Aim of the exercise
Only the text of the records belongs in the answer, copied exactly, with every picture omitted.

Stored data entries

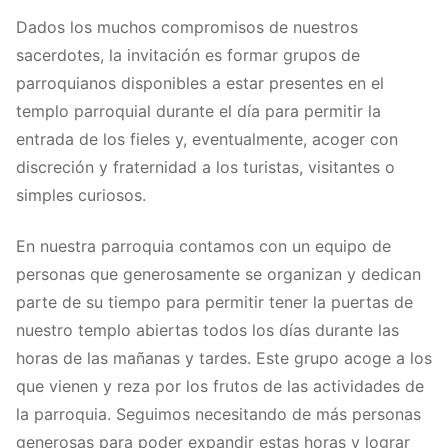
Dados los muchos compromisos de nuestros
sacerdotes, la invitación es formar grupos de
parroquianos disponibles a estar presentes en el
templo parroquial durante el día para permitir la
entrada de los fieles y, eventualmente, acoger con
discreción y fraternidad a los turistas, visitantes o
simples curiosos.
En nuestra parroquia contamos con un equipo de
personas que generosamente se organizan y dedican
parte de su tiempo para permitir tener la puertas de
nuestro templo abiertas todos los días durante las
horas de las mañanas y tardes. Este grupo acoge a los
que vienen y reza por los frutos de las actividades de
la parroquia. Seguimos necesitando de más personas
generosas para poder expandir estas horas y lograr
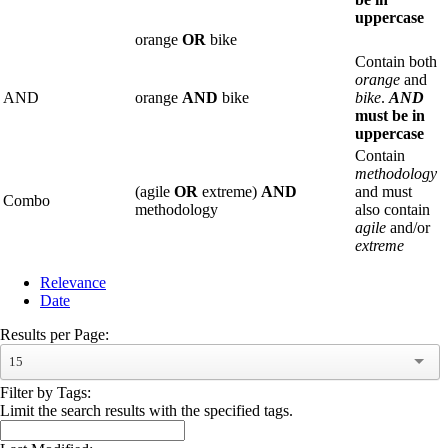
uppercase
orange
OR
bike
Contain both
orange
and
AND
orange
AND
bike
bike
.
AND
must be in
uppercase
Contain
methodology
(agile
OR
extreme)
AND
and must
Combo
methodology
also contain
agile
and/or
extreme
Relevance
Date
Results per Page:
15
Filter by Tags:
Limit the search results with the specified tags.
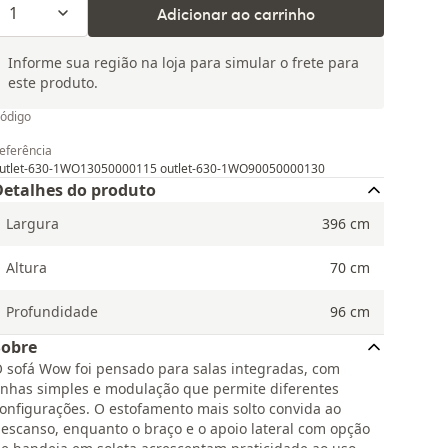
1
Adicionar ao carrinho
Informe sua região na loja para simular o frete para
este produto.
ódigo
eferência
utlet-630-1WO13050000115 outlet-630-1WO90050000130
Detalhes do produto
Largura
396
cm
Altura
70
cm
Profundidade
96
cm
Sobre
 sofá Wow foi pensado para salas integradas, com
inhas simples e modulação que permite diferentes
onfigurações. O estofamento mais solto convida ao
escanso, enquanto o braço e o apoio lateral com opção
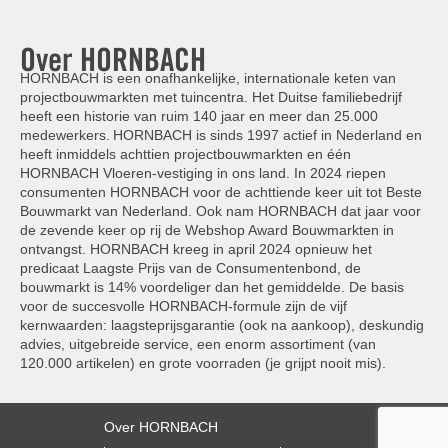
Over HORNBACH
HORNBACH is een onafhankelijke, internationale keten van
projectbouwmarkten met tuincentra. Het Duitse familiebedrijf
heeft een historie van ruim 140 jaar en meer dan 25.000
medewerkers. HORNBACH is sinds 1997 actief in Nederland en
heeft inmiddels achttien projectbouwmarkten en één
HORNBACH Vloeren-vestiging in ons land. In 2024 riepen
consumenten HORNBACH voor de achttiende keer uit tot Beste
Bouwmarkt van Nederland. Ook nam HORNBACH dat jaar voor
de zevende keer op rij de Webshop Award Bouwmarkten in
ontvangst. HORNBACH kreeg in april 2024 opnieuw het
predicaat Laagste Prijs van de Consumentenbond, de
bouwmarkt is 14% voordeliger dan het gemiddelde. De basis
voor de succesvolle HORNBACH-formule zijn de vijf
kernwaarden: laagsteprijsgarantie (ook na aankoop), deskundig
advies, uitgebreide service, een enorm assortiment (van
120.000 artikelen) en grote voorraden (je grijpt nooit mis).
Over HORNBACH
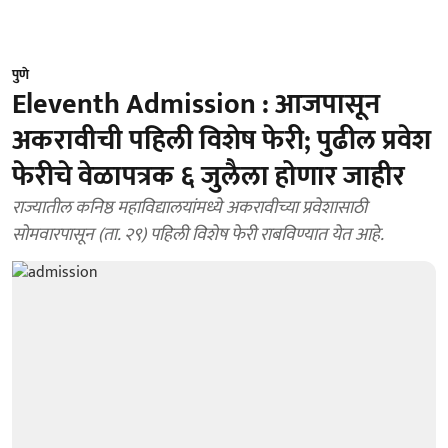
पुणे
Eleventh Admission : आजपासून
अकरावीची पहिली विशेष फेरी; पुढील प्रवेश
फेरीचे वेळापत्रक ६ जुलैला होणार जाहीर
राज्यातील कनिष्ठ महाविद्यालयांमध्ये अकरावीच्या प्रवेशासाठी
सोमवारपासून (ता. २९) पहिली विशेष फेरी राबविण्यात येत आहे.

Solution to this exercise
Dados los muchos compromisos de nuestros
sacerdotes, la invitación es formar grupos de
parroquianos disponibles a estar presentes en el
templo parroquial durante el día para permitir la
entrada de los fieles y, eventualmente, acoger con
discreción y fraternidad a los turistas, visitantes o
simples curiosos.
En nuestra parroquia contamos con un equipo de
personas que generosamente se organizan y dedican
parte de su tiempo para permitir tener la puertas de
nuestro templo abiertas todos los días durante las
horas de las mañanas y tardes. Este grupo acoge a los
que vienen y reza por los frutos de las actividades de
la parroquia. Seguimos necesitando de más personas
generosas para poder expandir estas horas y lograr
uppercase
orange
OR
bike
Contain both
orange
and
AND
orange
AND
bike
bike
.
AND
must be in
uppercase
Contain
methodology
(agile
OR
extreme)
AND
and must
Combo
methodology
also contain
agile
and/or
extreme
Relevance
Date
Results per Page:
15
Filter by Tags:
Limit the search results with the specified tags.
1
Adicionar ao carrinho
Informe sua região na loja para simular o frete para
este produto.
ódigo
eferência
utlet-630-1WO13050000115 outlet-630-1WO90050000130
Detalhes do produto
Largura
396
cm
Altura
70
cm
Profundidade
96
cm
Sobre
 sofá Wow foi pensado para salas integradas, com
inhas simples e modulação que permite diferentes
onfigurações. O estofamento mais solto convida ao
escanso, enquanto o braço e o apoio lateral com opção
Over HORNBACH
HORNBACH is een onafhankelijke, internationale keten van
projectbouwmarkten met tuincentra. Het Duitse familiebedrijf
heeft een historie van ruim 140 jaar en meer dan 25.000
medewerkers. HORNBACH is sinds 1997 actief in Nederland en
heeft inmiddels achttien projectbouwmarkten en één
HORNBACH Vloeren-vestiging in ons land. In 2024 riepen
consumenten HORNBACH voor de achttiende keer uit tot Beste
Bouwmarkt van Nederland. Ook nam HORNBACH dat jaar voor
de zevende keer op rij de Webshop Award Bouwmarkten in
ontvangst. HORNBACH kreeg in april 2024 opnieuw het
predicaat Laagste Prijs van de Consumentenbond, de
bouwmarkt is 14% voordeliger dan het gemiddelde. De basis
voor de succesvolle HORNBACH-formule zijn de vijf
kernwaarden: laagsteprijsgarantie (ook na aankoop), deskundig
advies, uitgebreide service, een enorm assortiment (van
120.000 artikelen) en grote voorraden (je grijpt nooit mis).
Over HORNBACH
पुणे
Eleventh Admission : आजपासून
अकरावीची पहिली विशेष फेरी; पुढील प्रवेश
फेरीचे वेळापत्रक ६ जुलैला होणार जाहीर
राज्यातील कनिष्ठ महाविद्यालयांमध्ये अकरावीच्या प्रवेशासाठी
सोमवारपासून (ता. २९) पहिली विशेष फेरी राबविण्यात येत आहे.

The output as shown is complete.